On March 9th, the US Department of Defense confirmed that President Joe Biden imposed new rules on how the military and intelligence services can conduct drone strikes and commando raids in some conflict zones.
This is yet another return to previous policy, as former President Donald Trump attempted to allegedly dismantle this command form.
During Trump’s presidency, the supervision, policy standards, and procedures for using lethal force outside designated war zones that his predecessor Barack Obama had put in place in a 2013 order were removed.
Military and intelligence operators complained that under that system, policy limitations had become a cause for too much lawyering and interminable meetings.

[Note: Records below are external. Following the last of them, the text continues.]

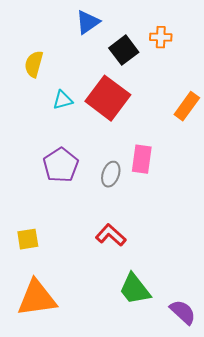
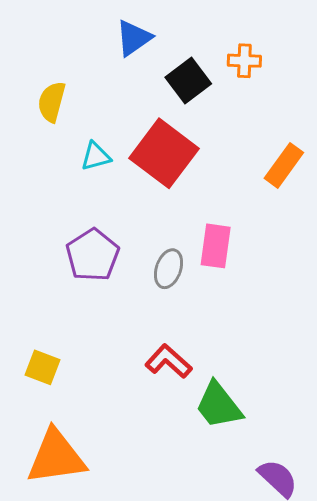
yellow square: (28, 239) -> (43, 367), turned 30
green trapezoid: (135, 289) -> (219, 405), moved

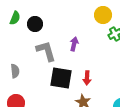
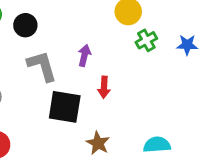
red arrow: (87, 78) -> (104, 87), moved

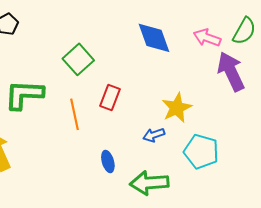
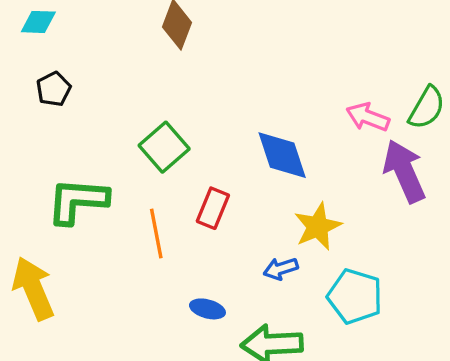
blue diamond: (154, 38) -> (282, 155), moved
blue ellipse: (108, 161) -> (207, 309), turned -60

Obama devised that system after the number of deadly US drone strikes under his own presidency soared, prompting international outcry over the civilian deaths in those operations.
Defense Department spokesman John Kirby said the new rules represent “interim guidance” that was issued “to ensure the president has full visibility on proposed, significant actions, which the National Security Council will review.”

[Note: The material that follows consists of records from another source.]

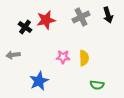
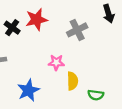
gray cross: (81, 17) -> (77, 30), moved
yellow semicircle: (84, 58) -> (72, 81), moved

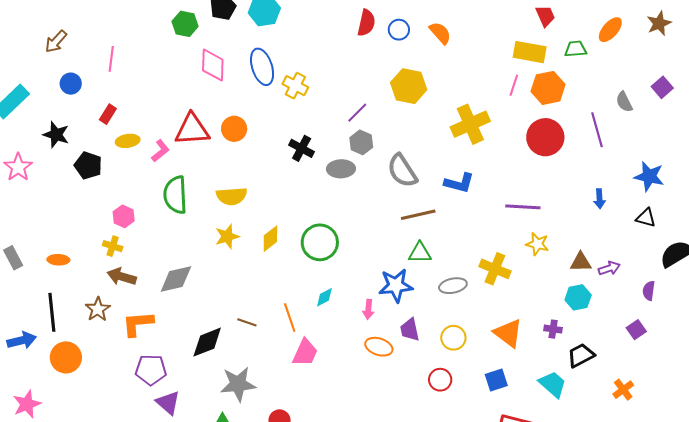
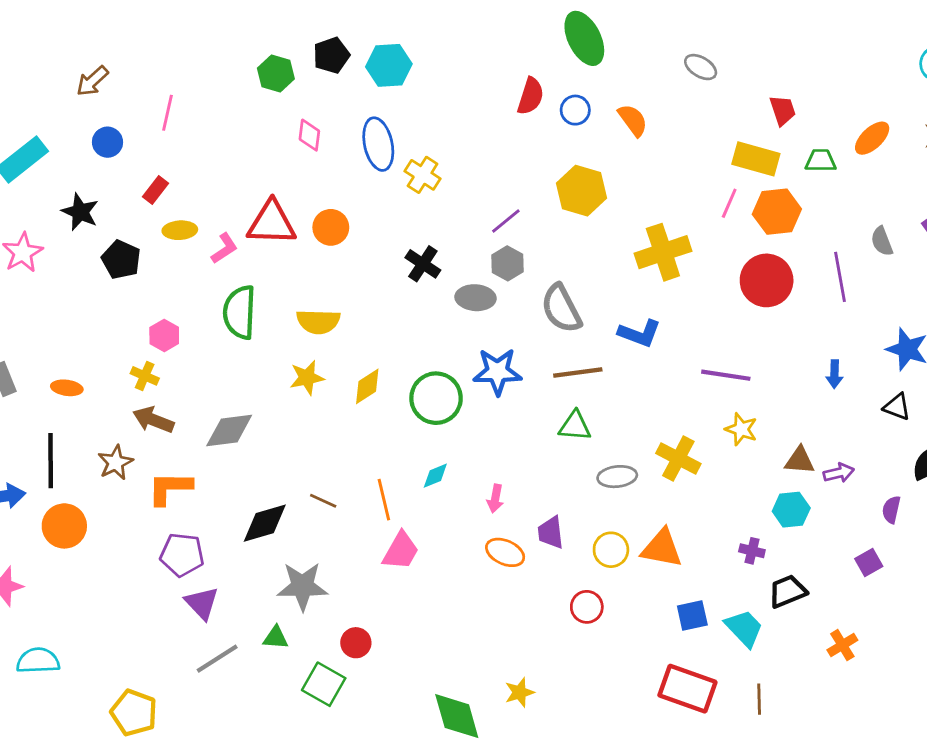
pink diamond: (213, 65) -> (309, 135), size x0.7
blue star: (396, 285) -> (497, 372), moved
orange triangle: (508, 333) -> (662, 548), moved, turned -32
blue square: (496, 380) -> (692, 615), moved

Kirby added that the new rules were part of a broader review by the Biden administration into the legal and policy frameworks that govern when and how those missions take place outside of parts of the world that are clearly defined as war zones, like Iraq, Syria, and Afghanistan.
“It’s too early to come to grips with what reality is going to be, or the impact it’s going to have on specific parts of the world or on specific terrorist groups,” Kirby said.
“It’s interim. It’s not meant to be permanent, and it doesn’t mean it’s a cessation” of the drone and commando strikes, he added. “The authorities in some parts of the world are going to get visibility at the National Security Council.”
The New York Times first reported last week that Biden had secretly limited assassination drone strikes away from the war zones, requiring military and intelligence operators to gain higher-level approval as a stopgap measure to tighten the loosened Trump-era assassination activities and airstrikes.
Analysts say it’s not yet clear the extent to which Biden’s review represents a return to the policies in place when he was vice president under Obama or something else.
“The first step, and it is a prudent one, is to assess how this is all working,” says Karl Kaltenthaler, director of the Center for Intelligence and Security Studies at the University of Akron, who closely follows lethal drone strikes and the laws and policies governing them. “There has been some major confusion about who is making the calls on these things and under what authority.”
“It might be a return to more oversight of weapons releases and targeting and not so much delegation to the CIA to decide these things,” Kaltenthaler adds. “This is likely an attempt to make this more rule-based and on solid legal foundation.”
This is, however, yet another example of how Biden’s presidency is just a revamped Obama presidency under the supervision of VP Kamala Harris and others.